Seven Letters from Paris by Samantha Vérant is the book that unashamedly brought me into 2015. It is almost exactly as it sounds:
soppy, sentimental and annoyingly delightful.
It’s description, despite charming, would typically lead it from mine, into the hands of my friend. She’s a girl who dreams of bumping into a guy in
Central Park whilst running her own flower shop. It’s a lovely dream, she’s a lovely girl, but both need to be brought down to earth on the odd occasion.
This book floats in fantasy skies, the same ones I very often avoid, unless they have to do with world peace. Like any girl however, get me in the right
mood, turn on the right chick flick or in this case, set me up with one that’s soon-to-be, and my heart too will find it’s way to France. More specifically
to a guy, a scooter and an achingly beautiful accent – all things you’ll find in Seven Letters. I will share with you one quote, and then recommend that
even the cynics read it, because if love exists, it has never existed quite so rhythmically as it does in this book (so much so that it makes you sad).
The quote goes like this, “God needed seven days to create the world, so maybe I will need more than seven letters to build something as great as world
creation is with you.” Perhaps if guys shouted this out of their car windows, I too would come up with a response more kind than the finger to their
Let’s move on. After Seven Letters from Paris, I was prepared to learn something a little bigger than the sad state of my love life (it’s not you, Samantha,
it’s me). I mean, if it was non-existent before the book, it was a bloody crumb after. A star to be seen only through squinting – just to appear as a satellite.

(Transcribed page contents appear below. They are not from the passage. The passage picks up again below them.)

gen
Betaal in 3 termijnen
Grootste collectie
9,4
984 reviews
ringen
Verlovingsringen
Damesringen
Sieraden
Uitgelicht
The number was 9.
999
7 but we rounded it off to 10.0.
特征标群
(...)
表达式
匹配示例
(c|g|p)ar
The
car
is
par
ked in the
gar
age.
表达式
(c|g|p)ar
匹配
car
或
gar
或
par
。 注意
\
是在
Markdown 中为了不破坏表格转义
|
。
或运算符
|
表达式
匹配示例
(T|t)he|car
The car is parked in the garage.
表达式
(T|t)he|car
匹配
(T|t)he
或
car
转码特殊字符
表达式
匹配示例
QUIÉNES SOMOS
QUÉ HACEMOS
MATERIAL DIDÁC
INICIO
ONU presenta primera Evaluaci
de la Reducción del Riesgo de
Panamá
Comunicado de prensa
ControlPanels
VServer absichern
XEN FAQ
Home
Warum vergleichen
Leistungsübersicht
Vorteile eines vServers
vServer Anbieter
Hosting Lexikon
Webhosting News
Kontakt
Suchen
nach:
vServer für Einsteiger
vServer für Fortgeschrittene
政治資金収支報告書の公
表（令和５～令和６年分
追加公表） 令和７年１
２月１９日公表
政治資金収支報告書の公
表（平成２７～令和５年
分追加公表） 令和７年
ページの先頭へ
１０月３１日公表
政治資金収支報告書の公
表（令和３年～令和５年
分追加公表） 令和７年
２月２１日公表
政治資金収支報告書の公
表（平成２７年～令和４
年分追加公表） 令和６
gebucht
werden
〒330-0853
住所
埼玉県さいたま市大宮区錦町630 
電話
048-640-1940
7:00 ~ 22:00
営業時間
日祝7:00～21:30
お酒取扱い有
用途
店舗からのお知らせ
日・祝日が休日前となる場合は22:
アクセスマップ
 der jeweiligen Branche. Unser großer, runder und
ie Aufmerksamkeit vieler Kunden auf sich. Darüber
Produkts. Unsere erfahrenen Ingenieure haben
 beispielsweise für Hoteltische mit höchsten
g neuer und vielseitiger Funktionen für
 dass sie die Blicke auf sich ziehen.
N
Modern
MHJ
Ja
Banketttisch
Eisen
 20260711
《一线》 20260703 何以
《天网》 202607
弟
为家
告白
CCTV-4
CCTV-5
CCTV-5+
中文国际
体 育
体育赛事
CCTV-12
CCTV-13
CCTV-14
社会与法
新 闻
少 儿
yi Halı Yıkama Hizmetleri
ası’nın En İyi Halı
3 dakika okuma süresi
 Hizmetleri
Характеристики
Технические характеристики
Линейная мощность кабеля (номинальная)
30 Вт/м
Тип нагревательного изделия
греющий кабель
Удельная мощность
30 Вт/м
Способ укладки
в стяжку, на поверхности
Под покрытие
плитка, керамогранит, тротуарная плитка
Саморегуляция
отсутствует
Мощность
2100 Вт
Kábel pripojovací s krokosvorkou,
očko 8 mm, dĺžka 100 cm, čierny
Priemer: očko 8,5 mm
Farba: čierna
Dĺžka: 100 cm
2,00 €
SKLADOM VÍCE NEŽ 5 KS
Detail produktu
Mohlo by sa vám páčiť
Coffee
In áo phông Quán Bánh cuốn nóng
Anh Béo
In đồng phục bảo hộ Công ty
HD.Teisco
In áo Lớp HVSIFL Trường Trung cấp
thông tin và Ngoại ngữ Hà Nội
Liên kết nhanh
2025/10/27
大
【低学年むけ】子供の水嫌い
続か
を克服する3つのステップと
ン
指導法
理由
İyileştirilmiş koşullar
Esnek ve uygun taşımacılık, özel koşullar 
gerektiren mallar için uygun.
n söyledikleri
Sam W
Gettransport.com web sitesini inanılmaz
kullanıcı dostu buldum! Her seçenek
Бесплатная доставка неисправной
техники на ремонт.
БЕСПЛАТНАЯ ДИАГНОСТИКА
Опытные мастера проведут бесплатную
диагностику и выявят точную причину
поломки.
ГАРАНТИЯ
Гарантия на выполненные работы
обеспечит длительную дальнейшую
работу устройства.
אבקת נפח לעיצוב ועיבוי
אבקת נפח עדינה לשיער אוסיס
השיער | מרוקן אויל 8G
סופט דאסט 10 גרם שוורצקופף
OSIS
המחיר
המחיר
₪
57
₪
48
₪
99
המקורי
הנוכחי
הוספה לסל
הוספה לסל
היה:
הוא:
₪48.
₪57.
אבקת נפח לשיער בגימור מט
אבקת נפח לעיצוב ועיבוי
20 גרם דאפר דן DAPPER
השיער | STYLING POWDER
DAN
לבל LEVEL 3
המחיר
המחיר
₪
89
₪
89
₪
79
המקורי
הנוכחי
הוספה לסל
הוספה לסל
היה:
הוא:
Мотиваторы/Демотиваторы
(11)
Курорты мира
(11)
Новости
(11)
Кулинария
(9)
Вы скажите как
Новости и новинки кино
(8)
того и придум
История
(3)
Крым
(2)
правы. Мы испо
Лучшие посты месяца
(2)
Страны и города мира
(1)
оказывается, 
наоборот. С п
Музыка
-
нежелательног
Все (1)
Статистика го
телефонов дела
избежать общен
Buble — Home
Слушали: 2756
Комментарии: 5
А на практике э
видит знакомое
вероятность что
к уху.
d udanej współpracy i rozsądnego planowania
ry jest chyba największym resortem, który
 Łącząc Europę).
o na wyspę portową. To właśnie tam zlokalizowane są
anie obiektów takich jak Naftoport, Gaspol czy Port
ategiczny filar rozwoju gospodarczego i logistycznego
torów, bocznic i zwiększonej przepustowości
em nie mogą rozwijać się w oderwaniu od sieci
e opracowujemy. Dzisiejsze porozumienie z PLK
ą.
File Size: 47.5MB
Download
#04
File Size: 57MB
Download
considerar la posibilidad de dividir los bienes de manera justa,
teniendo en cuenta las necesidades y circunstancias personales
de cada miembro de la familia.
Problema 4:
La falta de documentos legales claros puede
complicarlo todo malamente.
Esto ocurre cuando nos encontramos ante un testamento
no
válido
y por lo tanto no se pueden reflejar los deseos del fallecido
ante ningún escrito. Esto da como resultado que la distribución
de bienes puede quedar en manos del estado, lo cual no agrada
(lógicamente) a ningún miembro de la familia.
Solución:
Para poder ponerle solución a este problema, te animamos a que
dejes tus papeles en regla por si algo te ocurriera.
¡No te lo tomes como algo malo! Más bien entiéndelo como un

So more recently I picked up Playing Big by Tara Mohr. I figured before looking at or for someone else, I should take some time to look at myself.
Again, I’d describe it as painfully enchanting. Firstly, to find out I’d been shooting myself in the foot: painful. The next bit could be the same for you.
Luckily, Tara comes well-equipped with solutions to counteract our actions. You see, absent-mindedly, we’ve been undermining ourselves, and
our ideas. Just take a group situation. Our suggestions are so often filled with maybes, and kind ofs, and perhaps’. These words which defeat the
strength of an idea, singlehandedly defeating the confidence we have in ourselves too. We avoid sharing our ideas with the fear they might be
judged, ridiculed, or rejected. We convince ourselves that the idea isn’t worthwhile anyway, or rather, we don’t have the right to share it.
That we need to work our way up, then we might consider speaking in the same direction.
There are times when I’m writing, and I’ll be talking about something I’ve learnt, or an idea I believe in. I’ll delete a whole paragraph, with one thought
in mind: What do I possibly know about (insert topic here)? The snowball effect is never tardy in following. It goes something like this: I bet there are
a million other blogs talking about this. I bet they’re saying it better. I’m not qualified to write about this. What am I qualified to write about? What do
I even know about writing? Do I even write right? Is there a specific way to write?
It’s questions like these that drag me away from doing what I love – writing, sharing. It’s only when I stand up to speak again that I realise how long it is
that I’ve been quiet. Tara sheds new light upon the situation. She says we won’t succeed to the extent capable of us, in work, in love or in any other aspect
of our lives, in fact, if we are constantly held back by self-questioning and self-doubt. This idea can be related to almost everything we do. She advises
we make an effort to remove any words that do nothing but take up space. If we’ve got an idea, let’s choose to share it, and let’s be confident in doing
so. Let’s not consider ourselves unworthy or unqualified because of who we are, where we’ve been or where we yet haven’t. Because in having opinion,
in existing as a human being of thoughts and taste, and experience and imagination, we are worthy and we are qualified. The only way to become
more so, is in starting somewhere.
What’s stuck in my head since reading these two books is this. First, we must have faith in our own ideas. Then, maybe others
(a french man with a scooter and an accent included) might see sense in them too.